Zuchtend pak ik mijn koffer van de grond als de trein in beweging komt. De blauwe koffer laat me bijna struikelen als ik in de stilte ruimte kom. Ik vloek zachtjes en zie dat verschillende oudere mensen mij geërgerd aankijken. Ik mime een sorry en neem plaats aan het raam naast een vrouw met een ietwat overgewicht.

Ik laat mijn tas zakken bij mijn voeten en haal mijn oortjes eruit. Mijn telefoon haal ik uit mijn rechter jaszak en plug mijn oortjes erin.

Het nummer Nothing really matters van Mr. Probz dringt mijn oren binnen en alweer moet ik mijn best doen om mijn tranen binnen te houden.

Terwijl het platteland voorbij flitst geniet ik van de rust. Enthousiast denk ik aan mijn toekomst in London, maar mijn andere kant verteld me dat het niet makkelijk word. Ik ben me daarvan bewust, zeker weten.

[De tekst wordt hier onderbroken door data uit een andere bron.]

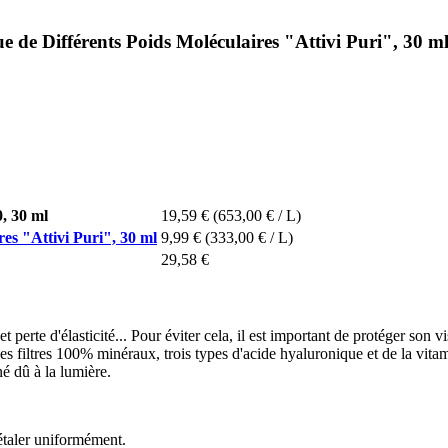
 de Différents Poids Moléculaires "Attivi Puri", 30 m
, 30 ml
19,59 €
(653,00 € / L)
es "Attivi Puri", 30 ml
9,99 €
(333,00 € / L)
29,58 €
 et perte d'élasticité... Pour éviter cela, il est important de protéger 
es filtres 100% minéraux, trois types d'acide hyaluronique et de la vitam
né dû à la lumière.
'étaler uniformément.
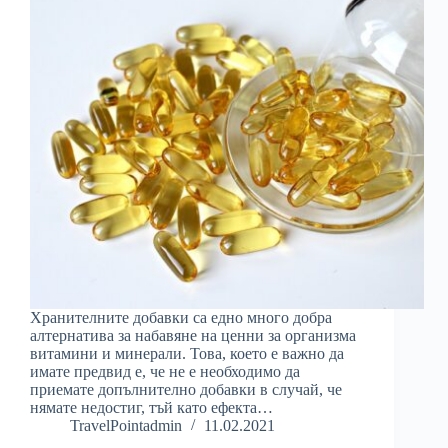
Хранителните добавки са едно много добра
алтернатива за набавяне на ценни за организма
витамини и минерали. Това, което е важно да
имате предвид е, че не е необходимо да
приемате допълнително добавки в случай, че
нямате недостиг, тъй като ефекта…
TravelPointadmin
11.02.2021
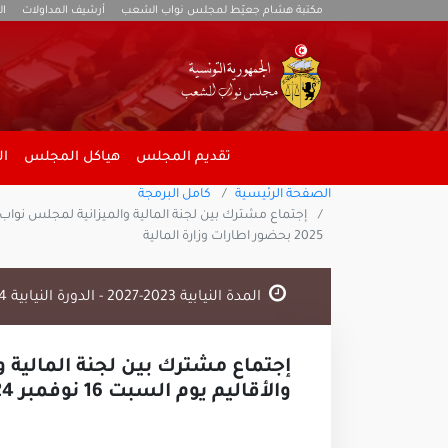
مكتبة هشام جعيّط لمجلس نواب الشعب
أرشيف المداولات
ال
تقديم المجلس
هياكل المجلس
ال
الصفحة الرئيسية
كامل البرمجة
2025 بحضور اطارات وزارة المالية
المدة النيابية 2023-2027 - الدورة النيابية 2024 - 2025
إجتماع مشترك بين لجنة المالية 
والأقاليم يوم السبت 16 نوفمبر 2024 لمناقشة فصول مشروع قانون المالية لسنة 2025 بحضور اطارات وزارة المالية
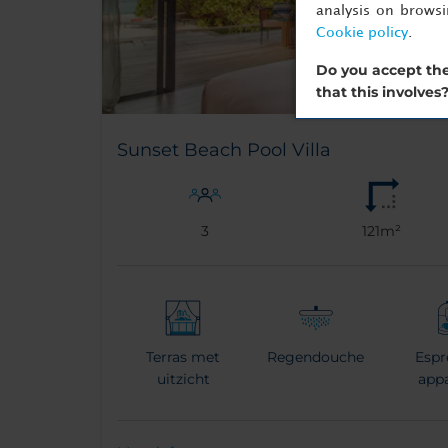
analysis on brows
Cookie policy
.
Do you accept the
that this involves
Sunset Beach Pool Villa
3
121m²
Terras met
Regendouche
Espr
uitzicht
app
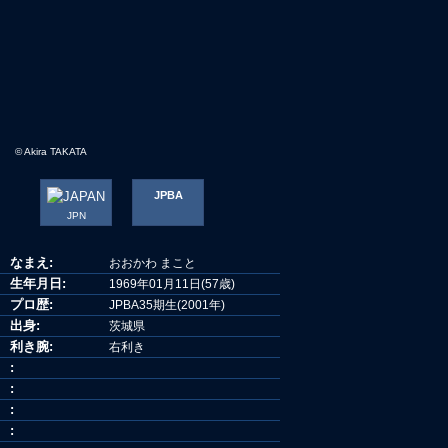
© Akira TAKATA
JPBA
JPN
なまえ:
おおかわ まこと
生年月日:
1969年01月11日(57歳)
プロ歴:
JPBA35期生(2001年)
出身:
茨城県
利き腕:
右利き
:
:
:
:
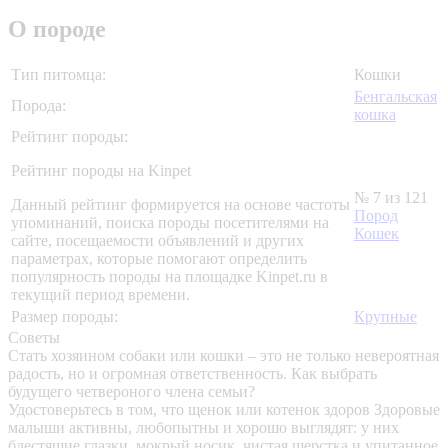
О породе
Тип питомца:
Кошки
Бенгальская
Порода:
кошка
Рейтинг породы:
Рейтинг породы на Kinpet
№ 7 из 121
Данный рейтинг формируется на основе частоты
Пород
упоминаний, поиска породы посетителями на
Кошек
сайте, посещаемости объявлений и других
параметрах, которые помогают определить
популярность породы на площадке Kinpet.ru в
текущий период времени.
Размер породы:
Крупные
Советы
Стать хозяином собаки или кошки – это не только невероятная
радость, но и огромная ответственность. Как выбрать
будущего четвероного члена семьи?
Удостоверьтесь в том, что щенок или котенок здоров
Здоровые
малыши активны, любопытны и хорошо выглядят: у них
блестящие глазки, мокрый носик, чистая шерстка и упитанное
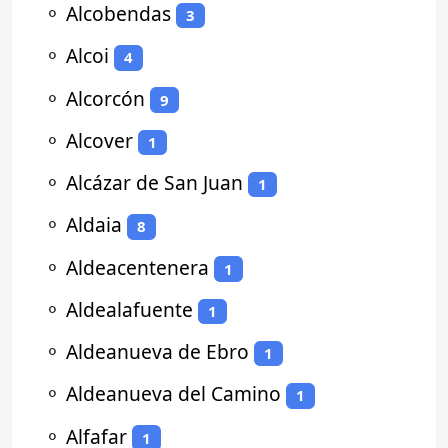
⚬
Alcobendas
3
⚬
Alcoi
4
⚬
Alcorcón
9
⚬
Alcover
1
⚬
Alcázar de San Juan
1
⚬
Aldaia
8
⚬
Aldeacentenera
1
⚬
Aldealafuente
1
⚬
Aldeanueva de Ebro
1
⚬
Aldeanueva del Camino
1
⚬
Alfafar
1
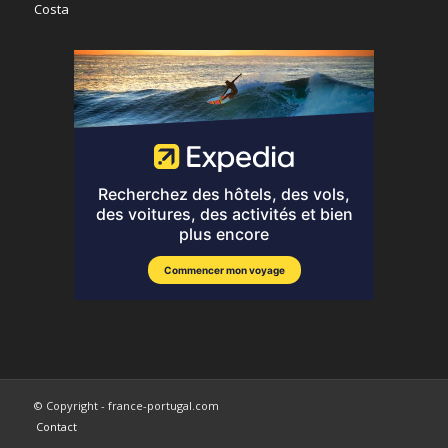
© Copyright - france-portugal.com
Contact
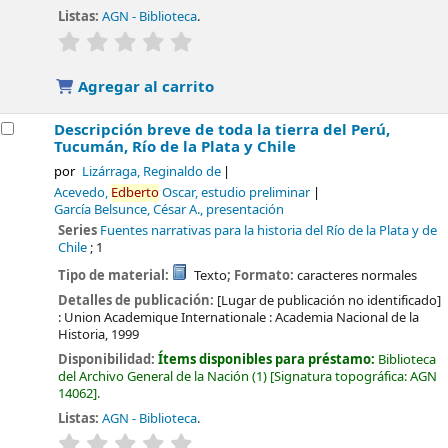
Listas:
AGN - Biblioteca
.
valoración
Valoración media: 0.0 de 5 estrellas
Agregar al carrito
Descripción breve de toda la tierra del Perú,
Tucumán, Río de la Plata y Chile
por
Lizárraga, Reginaldo de
Acevedo,
Edberto
Oscar, estudio preliminar
García Belsunce, César A., presentación
Series
Fuentes narrativas para la historia del Río de la Plata y de
Chile
; 1
Tipo de material:
Texto
; Formato:
caracteres normales
Detalles de publicación:
[Lugar de publicación no identificado]
:
Union Academique Internationale : Academia Nacional de la
Historia,
1999
Disponibilidad:
Ítems disponibles para préstamo:
Biblioteca
del Archivo General de la Nación
(1)
Signatura topográfica:
AGN
14062
.
Listas:
AGN - Biblioteca
.
valoración
Valoración media: 0.0 de 5 estrellas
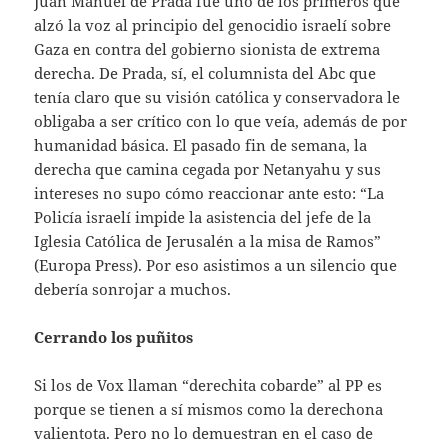
Juan Manuel de Prada fue uno de los primeros que
alzó la voz al principio del genocidio israelí sobre
Gaza en contra del gobierno sionista de extrema
derecha. De Prada, sí, el columnista del Abc que
tenía claro que su visión católica y conservadora le
obligaba a ser crítico con lo que veía, además de por
humanidad básica. El pasado fin de semana, la
derecha que camina cegada por Netanyahu y sus
intereses no supo cómo reaccionar ante esto: “La
Policía israelí impide la asistencia del jefe de la
Iglesia Católica de Jerusalén a la misa de Ramos”
(Europa Press). Por eso asistimos a un silencio que
debería sonrojar a muchos.
Cerrando los puñitos
Si los de Vox llaman “derechita cobarde” al PP es
porque se tienen a sí mismos como la derechona
valientota. Pero no lo demuestran en el caso de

Mijn rust is totaal verdwenen als ik denk aan hoe iedereen me zal verwelkomen, als een groentje. Ik was misschien wel de beste hier in Plymouth, maar dat is helemaal niks vergeleken daar in London. En ik heb podiumvrees, als ik op dat podium sta als nieuwe rekruten dan... O god, ik wil er niet eens aan denken.

Ik word aangetikt de  vrouw naast me en geschrokken draai ik me om. De vrouw kijkt me geërgerd aan. Ik doe mijn oortjes uit en stop ze samen met mijn telefoon in mijn jaszak. De vrouw wijst naar iets naast haar. Ik kijk op en zie een man in een blauw pak staan, de conducteur.

'Kaartje,' zegt de man geïrriteerd. Ik mompel een verontschuldig en grabbel in mijn andere jaszak voor mijn treinkaartje. Ik zucht opgelucht als ik hem voel zitten. Ik haal hem eruit en steek hem naar de man die hem geërgerd aanpakt. Volgens mij heeft iedereen een beetje een rot humeur hier, denk ik bij mezelf.

Hij pakt het nietding uit zijn broekzak en knipt langzaam in mijn kaartje. Hij geeft hem terug en kijk naar wat voor een vormpje het heeft. Een sterretje, typisch.

'Dank u wel,' zeg ik nog maar hij sloft al verder naar het volgende bankje. Ik zak weer weg in mijn stoel en pak mijn telefoon weer uit mijn zak. Ik kijk op het schermpje en zie dat ik drie sms'jes heb gekregen.

Mona; veel plezier Candy! Hopelijk zie ik je nog een keer op tv als je een criminele topmissie hebt opgelost! Natuurlijk kom ik nog langs, maar we hebben het nu beide nog druk. Xx Moon

Ik grinnik om haar sms'je en typ een berichtje terug. Mona is mijn beste vriendin al sinds ik héél klein ben, haar moeder en mijn moeder hebben nog bij elkaar op school gezeten.

Candence; Dankje Moon, ik ga er het beste van maken zolang het duurt in ieder geval. Misschien word ik er uitgekickt na mijn onthulling, omdat ik zo erg trilde op dat podium... X Candy

Ik bekijk mijn andere berichten en doe daarna mijn telefoon uit weer in mijn jaszak. Ik kijk naar buiten en zie dat het landschap totaal veranderd is. Wat eerst platteland was is nu vooral gebouwen. Ik kijk mijn ogen uit over de vele huizen die er vergeleken bij ons, allemaal hetzelfde uitzien.

'Test test, ja hij doet het.' Ik kijk op en luister naar het verstorende geluid wat uit de boxen komt. 'Welkom in deze trein en veel rij plezier. Deze trein gaat direct door naar London, dat jullie het allemaal weten.' Je hoort een klik en daarna allemaal geroezemoes.

Ik zucht opgelucht. Bij treinen weet je maar nooit wat ze gaan doen, dat zie je maar weer. Ik doe mijn oortjes weer en in en druk het knopje in waardoor de muziek weer gaat spelen.

Ik volg de huizen met mijn ogen, waar ik moe van word. Niet veel later val ik in slaap.